- TASK BRIEF: Retype the data exactly, skipping any picture in it.

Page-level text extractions
============================================================
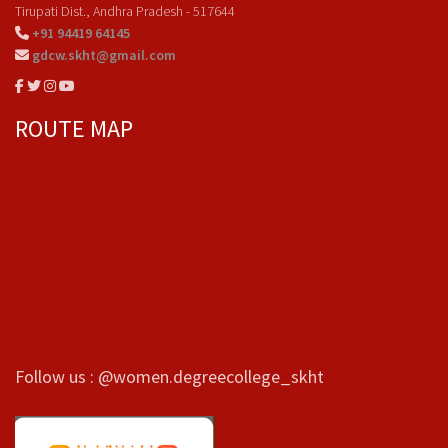
Tirupati Dist., Andhra Pradesh - 517644
+91 94419 64145
gdcw.skht@gmail.com
ROUTE MAP
Follow us : @women.degreecollege_skht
============================================================
- REPLY:
Tirupati Dist., Andhra Pradesh - 517644
+91 94419 64145
gdcw.skht@gmail.com
ROUTE MAP
Follow us : @women.degreecollege_skht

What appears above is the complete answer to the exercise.